[Extracted page text data]
━━━━━━━━━━━━━━━━━━━━

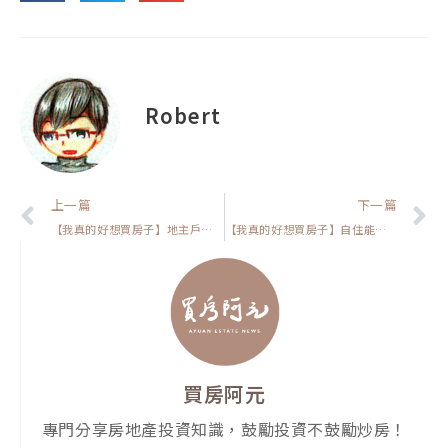
Robert
上一頁
上一篇
下一篇
【我真的好想買房子】地主戶比例高的社區能買嗎？為什麼投資客會買，但是自住會害怕
【我真的好想買房子】自住能買老公寓嗎?為什麼網友一面倒都說不要
買房阿元
專門分享房地產投資知識，鼓勵投資不鼓勵炒房！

━━━━━━━━━━━━━━━━━━━━

§ Assignment
Give back all of the entries verbatim, but without pictures.

§ Task result
Robert
上一頁
上一篇
下一篇
【我真的好想買房子】地主戶比例高的社區能買嗎？為什麼投資客會買，但是自住會害怕
【我真的好想買房子】自住能買老公寓嗎?為什麼網友一面倒都說不要
買房阿元
專門分享房地產投資知識，鼓勵投資不鼓勵炒房！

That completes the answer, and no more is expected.